# Measles pathogenesis curve by function f (see details for questions)?

## This question is relevant to Area Between Curves. I don't know what that constitutes under Socratic guidelines, so it is mentioned here. A patient infected with the measles virus who has some immunity to the virus has a pathogenesis curve that can be modeled by, for instance, $g \left(t\right) = 0.9 f \left(t\right) .$ If the threshold concentration of the virus required for infectiousness to begin is $\text{1210 cells/mL}$, on what day does this occur? Let ${P}_{3}$ be the point on the graph of $g$ where infectiousness begins. It has been shown that infectiousness ends at a point ${P}_{4}$ on the graph of $g$ where the line through ${P}_{3}$, ${P}_{4}$ has the slope $- 23$. On what day does infectiousness end? Compute the level of infectiousness for this patient.

Mar 27, 2017

Hi...this is only an attempt, completely without any (probable) connection with your question....because I didn't know the function $f \left(t\right)$ so I tried with something I found on the internet!!!

#### Explanation:

I found on the internet this:

Where $f \left(t\right)$is measured in number of infected cells per mL of blood plasma.

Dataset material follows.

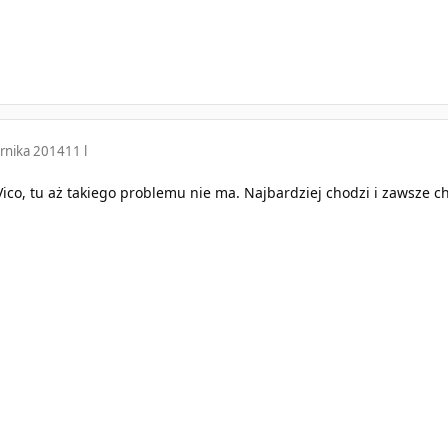
rnika 2014
11 l
Vico, tu aż takiego problemu nie ma. Najbardziej chodzi i zawsze c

$g \left(t\right) = 0.9 \left[- t \left(t - 21\right) \left(t + 1\right)\right]$

I tried to plot this function:

Solving for $g \left(t\right) = 1210$ I got three solutions:
${t}_{1} = 11$ days
${t}_{2} = - 7$ days
${t}_{3} = 16$ days
I think it should be ${t}_{1} = 11$ days that should be the answer to question 1).

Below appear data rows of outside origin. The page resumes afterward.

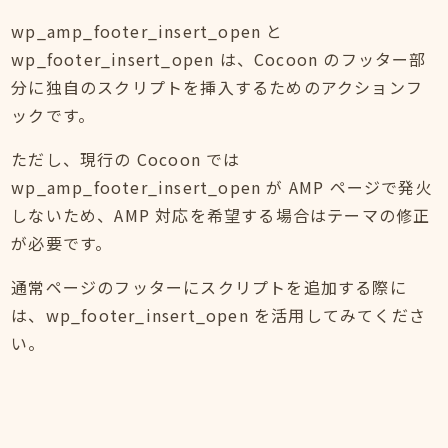
wp_amp_footer_insert_open と
wp_footer_insert_open は、Cocoon のフッター部
分に独自のスクリプトを挿入するためのアクションフ
ックです。
ただし、現行の Cocoon では
wp_amp_footer_insert_open が AMP ページで発火
しないため、AMP 対応を希望する場合はテーマの修正
が必要です。
通常ページのフッターにスクリプトを追加する際に
は、wp_footer_insert_open を活用してみてくださ
い。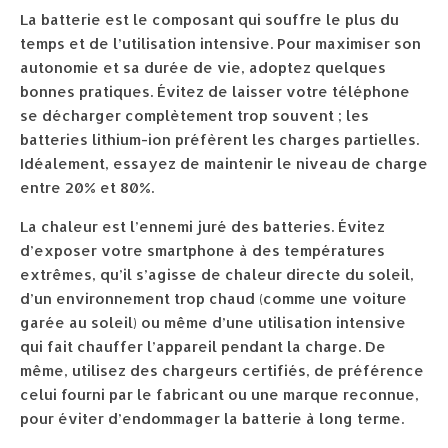
La batterie est le composant qui souffre le plus du
temps et de l’utilisation intensive. Pour maximiser son
autonomie et sa durée de vie, adoptez quelques
bonnes pratiques. Évitez de laisser votre téléphone
se décharger complètement trop souvent ; les
batteries lithium-ion préfèrent les charges partielles.
Idéalement, essayez de maintenir le niveau de charge
entre 20% et 80%.
La chaleur est l’ennemi juré des batteries. Évitez
d’exposer votre smartphone à des températures
extrêmes, qu’il s’agisse de chaleur directe du soleil,
d’un environnement trop chaud (comme une voiture
garée au soleil) ou même d’une utilisation intensive
qui fait chauffer l’appareil pendant la charge. De
même, utilisez des chargeurs certifiés, de préférence
celui fourni par le fabricant ou une marque reconnue,
pour éviter d’endommager la batterie à long terme.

To answer question 2) we need a line passing through the above initial point:
$\left(11 , 1210\right)$ and slope $m - 23$.
We can use the general relationship from maths:
$y - {y}_{0} = m \left(x - {x}_{0}\right)$
where for us:
$g \left(t\right) - 1210 = - 23 \left(t - 11\right)$
$g \left(t\right) = - 23 t + 1463$

we can use this line to find the intercepts with:
$g \left(t\right) = 0.9 \left[- t \left(t - 21\right) \left(t + 1\right)\right]$ and get, substituting:
$- 23 t + 1463 = 0.9 \left[- t \left(t - 21\right) \left(t + 1\right)\right]$
with again three solutions:
${t}_{1} = 11$ days
${t}_{2} = - 8$ days
${t}_{3} = 17$ days
I would choose ${t}_{3} = 17$ days as answer for the end of infectiousness.

for question 3) I do not have any idea at all....sorry!